Facial Recognition and Swapping

简介: Photo sharing has become a norm in social networking sites today. Even with so much happening in social media, self-portraits, or selfies, continue to dominate.

Facial_Trends

Photo sharing has become a norm in social networking sites today. Even with so much happening in social media, self-portraits, or selfies, continue to dominate. The growing phenomena of selfies have resulted in the emergence of face-related applications embedded in cameras and social media platforms. These applications can track and detect human faces in real-time or even categorize photos by faces. They can also be used for verification, such as Alipay's face login, which uses a person's face as a personal ID.
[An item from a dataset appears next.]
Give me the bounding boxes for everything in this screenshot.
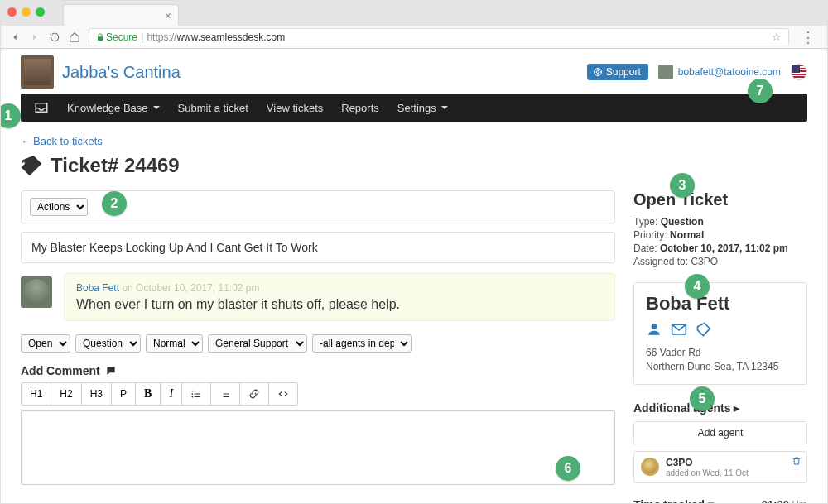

These applications are based on either face detection or facial recognition technology. Facial recognition is an extension of face detection, which matches unique characteristics of a face for the purpose of identification. Collectively, both technologies are termed face recognition technology.

Outlined below are some of the different categories of facial effect applications.

Category of Effects

Face Warp

01

Face warp exposes images with an irregular lens to reshape or resize specific parts of a face. This is achieved through the remapping of the pixel coordinates.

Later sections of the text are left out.